• _REQUIRED ACTION_
Write out, as an exact transcription, the line that has "Toutes régions (849, 340)" and each line after it through the end of the data below.

• _DATA SUPPLIED_

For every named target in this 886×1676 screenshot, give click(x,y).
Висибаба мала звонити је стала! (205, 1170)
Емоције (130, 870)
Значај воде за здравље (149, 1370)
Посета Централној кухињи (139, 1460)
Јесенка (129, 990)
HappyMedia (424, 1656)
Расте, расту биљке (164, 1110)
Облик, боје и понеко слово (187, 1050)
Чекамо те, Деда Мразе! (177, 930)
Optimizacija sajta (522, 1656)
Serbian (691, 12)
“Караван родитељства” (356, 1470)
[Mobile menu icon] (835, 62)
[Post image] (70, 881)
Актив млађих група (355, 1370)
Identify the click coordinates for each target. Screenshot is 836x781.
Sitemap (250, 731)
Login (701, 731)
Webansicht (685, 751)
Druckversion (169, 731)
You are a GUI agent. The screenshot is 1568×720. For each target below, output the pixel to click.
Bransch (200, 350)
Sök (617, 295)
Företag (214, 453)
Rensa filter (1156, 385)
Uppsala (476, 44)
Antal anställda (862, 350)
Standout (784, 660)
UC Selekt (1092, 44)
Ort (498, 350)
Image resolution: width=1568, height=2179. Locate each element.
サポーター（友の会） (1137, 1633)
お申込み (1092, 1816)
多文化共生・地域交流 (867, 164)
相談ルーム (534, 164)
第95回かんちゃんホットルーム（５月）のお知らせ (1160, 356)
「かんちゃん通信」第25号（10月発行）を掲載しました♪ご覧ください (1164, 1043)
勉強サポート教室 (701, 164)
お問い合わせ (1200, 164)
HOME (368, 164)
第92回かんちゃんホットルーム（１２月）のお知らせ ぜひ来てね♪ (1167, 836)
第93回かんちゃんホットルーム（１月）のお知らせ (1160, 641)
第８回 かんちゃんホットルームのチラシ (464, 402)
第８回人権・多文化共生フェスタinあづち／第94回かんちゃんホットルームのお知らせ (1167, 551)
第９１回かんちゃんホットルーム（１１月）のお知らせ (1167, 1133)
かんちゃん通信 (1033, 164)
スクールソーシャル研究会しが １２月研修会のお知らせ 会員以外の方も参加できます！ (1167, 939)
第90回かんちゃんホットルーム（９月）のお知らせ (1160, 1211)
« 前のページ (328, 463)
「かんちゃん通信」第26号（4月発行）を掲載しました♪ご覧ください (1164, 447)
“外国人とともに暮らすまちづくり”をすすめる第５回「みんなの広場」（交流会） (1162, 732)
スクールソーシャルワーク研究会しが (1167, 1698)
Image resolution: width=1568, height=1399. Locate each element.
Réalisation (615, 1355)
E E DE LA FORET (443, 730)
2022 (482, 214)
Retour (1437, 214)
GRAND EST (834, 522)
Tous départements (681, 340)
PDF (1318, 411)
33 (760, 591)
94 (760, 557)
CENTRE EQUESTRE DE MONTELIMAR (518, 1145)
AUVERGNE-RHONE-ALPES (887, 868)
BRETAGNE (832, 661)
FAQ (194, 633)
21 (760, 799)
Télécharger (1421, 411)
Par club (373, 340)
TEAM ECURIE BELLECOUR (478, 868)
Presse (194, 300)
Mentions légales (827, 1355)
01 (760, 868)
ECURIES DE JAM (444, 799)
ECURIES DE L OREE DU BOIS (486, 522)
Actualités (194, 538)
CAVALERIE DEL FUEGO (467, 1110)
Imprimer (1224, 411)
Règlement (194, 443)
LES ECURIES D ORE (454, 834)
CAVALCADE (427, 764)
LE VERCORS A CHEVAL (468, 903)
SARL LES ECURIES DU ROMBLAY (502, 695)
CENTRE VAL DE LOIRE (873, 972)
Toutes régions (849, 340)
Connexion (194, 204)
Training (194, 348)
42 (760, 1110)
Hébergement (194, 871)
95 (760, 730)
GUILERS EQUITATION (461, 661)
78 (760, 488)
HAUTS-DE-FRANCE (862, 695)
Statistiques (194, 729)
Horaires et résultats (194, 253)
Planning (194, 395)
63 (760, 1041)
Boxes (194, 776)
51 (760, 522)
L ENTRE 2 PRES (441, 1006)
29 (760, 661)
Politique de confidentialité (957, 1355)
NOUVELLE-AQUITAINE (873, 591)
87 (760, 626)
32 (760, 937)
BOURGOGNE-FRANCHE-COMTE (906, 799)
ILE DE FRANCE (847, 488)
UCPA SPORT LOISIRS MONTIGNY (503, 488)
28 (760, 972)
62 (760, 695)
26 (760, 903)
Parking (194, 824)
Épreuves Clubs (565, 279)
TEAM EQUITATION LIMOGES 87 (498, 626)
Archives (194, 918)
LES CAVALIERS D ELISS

• _EXPECTED ANSWER_
Toutes régions (849, 340)
Connexion (194, 204)
Training (194, 348)
42 (760, 1110)
Hébergement (194, 871)
95 (760, 730)
GUILERS EQUITATION (461, 661)
78 (760, 488)
HAUTS-DE-FRANCE (862, 695)
Statistiques (194, 729)
Horaires et résultats (194, 253)
Planning (194, 395)
63 (760, 1041)
Boxes (194, 776)
51 (760, 522)
L ENTRE 2 PRES (441, 1006)
29 (760, 661)
Politique de confidentialité (957, 1355)
NOUVELLE-AQUITAINE (873, 591)
87 (760, 626)
32 (760, 937)
BOURGOGNE-FRANCHE-COMTE (906, 799)
ILE DE FRANCE (847, 488)
UCPA SPORT LOISIRS MONTIGNY (503, 488)
28 (760, 972)
62 (760, 695)
26 (760, 903)
Parking (194, 824)
Épreuves Clubs (565, 279)
TEAM EQUITATION LIMOGES 87 (498, 626)
Archives (194, 918)
LES CAVALIERS D ELISS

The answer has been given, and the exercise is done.